The experimental architectural practice Carlos Ratti Associati has devised a concept for “dynamic streets,” which would make use of precast modular pavers. They come in a variety of surface finishes, with some capable of melting snow and ice. And they have LED lights embedded into them so that sections of the street zoned for different uses, such as those for bicycles or pedestrians only, will glow in a particular color. And because the pavers—like their city—are “smart,” Sidewalk Labs can track how the streets are actually being used and redeploy or replace parts of the street as needed.
This being Alphabet, Sidewalk Toronto will be ultraconnected: digital kiosks will offer free, secure wi-fi and real-time transportation and traffic updates. This could only work in a place where there was relatively little infrastructure to begin with; Sidewalk Toronto is being described as the first residential area that is built “from the internet up.” In a sense, it means weaving the convenience of apps and digital services into the environment for an even more seamless experience of travel, shopping, work, and play. Sensors will allow the city to offer valuable information to first responders in the event of an accident, and over time, to collect data that will help urban planners cater to the community’s needs. The enclave will house an array of commercial storefronts, housing, recreational amenities, and office space, along with lots of landscaped public space.

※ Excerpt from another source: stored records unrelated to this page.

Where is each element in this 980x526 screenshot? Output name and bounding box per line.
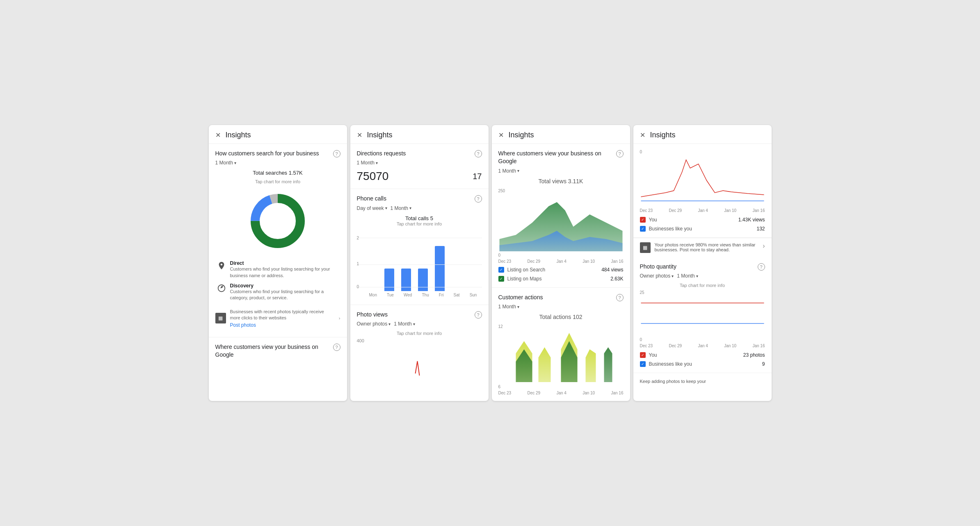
where-customers-view-section: Where customers view your business on Go… <box>209 337 347 367</box>
where-view-help-icon[interactable]: ? <box>616 150 624 157</box>
panel-4-title: Insights <box>650 131 676 139</box>
promo-photos-text: Your photos receive 980% more views than… <box>655 242 759 252</box>
bar-wed <box>398 234 415 291</box>
main-container: ✕ Insights How customers search for your… <box>207 123 773 403</box>
customer-actions-chart <box>498 329 624 382</box>
how-customers-help-icon[interactable]: ? <box>333 150 340 157</box>
you-views-value: 1.43K views <box>738 217 765 223</box>
total-actions: Total actions 102 <box>498 314 624 320</box>
phone-calls-bar-chart[interactable]: 2 1 0 Mon <box>357 230 482 299</box>
y-label-2: 2 <box>357 236 359 240</box>
post-photos-promo[interactable]: ▦ Businesses with recent photos typicall… <box>215 305 340 331</box>
views-line-chart <box>640 156 765 205</box>
directions-help-icon[interactable]: ? <box>475 150 482 157</box>
photo-quantity-filter-row: Owner photos 1 Month <box>640 273 765 279</box>
directions-numbers: 75070 17 <box>357 170 482 183</box>
photo-views-filter-row: Owner photos 1 Month <box>357 321 482 327</box>
biz-photos-metric: ✓ Businesses like you 9 <box>640 361 765 367</box>
biz-views-checkbox[interactable]: ✓ <box>640 226 646 232</box>
total-searches: Total searches 1.57K <box>215 170 340 176</box>
listing-maps-metric: ✓ Listing on Maps 2.63K <box>498 276 624 282</box>
photo-views-filter1[interactable]: Owner photos <box>357 321 391 327</box>
customer-actions-section: Customer actions ? 1 Month Total actions… <box>492 288 630 401</box>
customer-actions-filter: 1 Month <box>498 304 624 310</box>
keep-adding-text: Keep adding photos to keep your <box>640 379 765 384</box>
panel-4: ✕ Insights 0 Dec 23 Dec 29 Jan 4 Jan 10 … <box>633 125 772 401</box>
discovery-desc: Customers who find your listing searchin… <box>230 289 339 301</box>
pin-icon <box>217 261 226 270</box>
panel-1-close[interactable]: ✕ <box>215 131 221 139</box>
biz-photos-checkbox[interactable]: ✓ <box>640 361 646 367</box>
direct-label: Direct <box>230 260 339 266</box>
how-customers-search-section: How customers search for your business ?… <box>209 144 347 337</box>
keep-adding-section: Keep adding photos to keep your <box>633 373 772 389</box>
listing-maps-checkbox[interactable]: ✓ <box>498 276 504 282</box>
directions-side-num: 17 <box>473 172 482 181</box>
actions-y-6: 6 <box>498 385 624 389</box>
bar-tue <box>381 234 398 291</box>
where-view-filter-btn[interactable]: 1 Month <box>498 168 519 174</box>
photo-views-help-icon[interactable]: ? <box>475 311 482 319</box>
panel-3-title: Insights <box>509 131 534 139</box>
how-customers-filter-row: 1 Month <box>215 160 340 166</box>
photo-views-filter2[interactable]: 1 Month <box>394 321 415 327</box>
where-view-chart-area: 250 <box>498 189 624 264</box>
photo-quantity-filter2[interactable]: 1 Month <box>677 273 698 279</box>
listing-search-checkbox[interactable]: ✓ <box>498 267 504 273</box>
phone-calls-filter1[interactable]: Day of week <box>357 205 387 211</box>
customer-actions-chart-area: 12 <box>498 324 624 395</box>
photo-quantity-help-icon[interactable]: ? <box>758 263 765 271</box>
donut-chart-container[interactable] <box>215 188 340 254</box>
you-views-checkbox[interactable]: ✓ <box>640 217 646 223</box>
bars-container <box>357 234 482 291</box>
promo-film-icon: ▦ <box>640 242 651 253</box>
directions-filter-row: 1 Month <box>357 160 482 166</box>
customer-actions-help-icon[interactable]: ? <box>616 294 624 301</box>
svg-marker-8 <box>585 349 596 382</box>
panel-2-close[interactable]: ✕ <box>357 131 362 139</box>
where-view-y-min: 0 <box>498 253 624 257</box>
panel-4-close[interactable]: ✕ <box>640 131 645 139</box>
you-photos-checkbox[interactable]: ✓ <box>640 352 646 358</box>
promo-photos-section[interactable]: ▦ Your photos receive 980% more views th… <box>633 238 772 257</box>
promo-arrow-icon: › <box>763 242 765 250</box>
you-photos-label: You <box>649 352 657 358</box>
panel-3-body: Where customers view your business on Go… <box>492 144 630 401</box>
phone-calls-filter2[interactable]: 1 Month <box>391 205 411 211</box>
customer-actions-filter-btn[interactable]: 1 Month <box>498 304 519 310</box>
directions-title: Directions requests ? <box>357 150 482 158</box>
bar-chart-area: 2 1 0 <box>357 234 482 291</box>
tap-chart-phone: Tap chart for more info <box>357 221 482 226</box>
photo-views-section: Photo views ? Owner photos 1 Month Tap c… <box>350 305 489 385</box>
how-customers-search-title: How customers search for your business ? <box>215 150 340 158</box>
bar-sat <box>448 234 465 291</box>
views-y-start: 0 <box>640 150 765 154</box>
phone-calls-title: Phone calls ? <box>357 195 482 203</box>
photo-qty-x-labels: Dec 23 Dec 29 Jan 4 Jan 10 Jan 16 <box>640 342 765 348</box>
directions-filter-btn[interactable]: 1 Month <box>357 160 378 166</box>
where-view-section: Where customers view your business on Go… <box>492 144 630 288</box>
panel-1-header: ✕ Insights <box>209 125 347 144</box>
biz-views-value: 132 <box>756 226 765 232</box>
listing-search-metric: ✓ Listing on Search 484 views <box>498 267 624 273</box>
phone-calls-section: Phone calls ? Day of week 1 Month Total … <box>350 189 489 305</box>
legend-direct: Direct Customers who find your listing s… <box>215 260 340 279</box>
panel-1-title: Insights <box>226 131 251 139</box>
how-customers-filter-btn[interactable]: 1 Month <box>215 160 236 166</box>
where-customers-help-icon[interactable]: ? <box>333 344 340 351</box>
photo-quantity-filter1[interactable]: Owner photos <box>640 273 674 279</box>
biz-photos-value: 9 <box>762 361 765 367</box>
panel-1-body: How customers search for your business ?… <box>209 144 347 367</box>
bar-x-labels: Mon Tue Wed Thu Fri Sat Sun <box>357 291 482 299</box>
post-photos-link[interactable]: Post photos <box>230 322 335 328</box>
panel-3-close[interactable]: ✕ <box>498 131 504 139</box>
where-view-x-labels: Dec 23 Dec 29 Jan 4 Jan 10 Jan 16 <box>498 257 624 264</box>
svg-marker-9 <box>604 347 612 382</box>
phone-calls-help-icon[interactable]: ? <box>475 195 482 203</box>
panel-1: ✕ Insights How customers search for your… <box>209 125 347 401</box>
panel-3: ✕ Insights Where customers view your bus… <box>492 125 630 401</box>
legend-discovery: Discovery Customers who find your listin… <box>215 283 340 301</box>
photo-views-title: Photo views ? <box>357 311 482 319</box>
total-calls: Total calls 5 <box>357 215 482 221</box>
listing-search-label: Listing on Search <box>507 267 546 273</box>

The style and innovations of Sidewalk Toronto mark a notable shift from previous decades’ vision of what the “cities of tomorrow” would look like. In 1939, the General Motors “Futurama” Pavilion designed by Norman Bel Geddes for the World’s Fair in New York City imagined that by 1960, the country would be connected by a massive system of highways for individual cars. Their timing was pretty accurate: the Interstate Highway System officially got the green light from President Eisenhower in 1956. As streamlined model cars zipped through the sleek traffic lanes of “Futurama,” it was clear that little thought had been given to public transportation or, for that matter, walking. Almost 80 years later, the designers of Sidewalk Toronto are finding ways to make driverless cars, cyclists, and pedestrians comfortable in a shared urban space surrounded by trees and timber construction. It may sound like utopia, but the future is closer than we think: the project will break ground in 2020.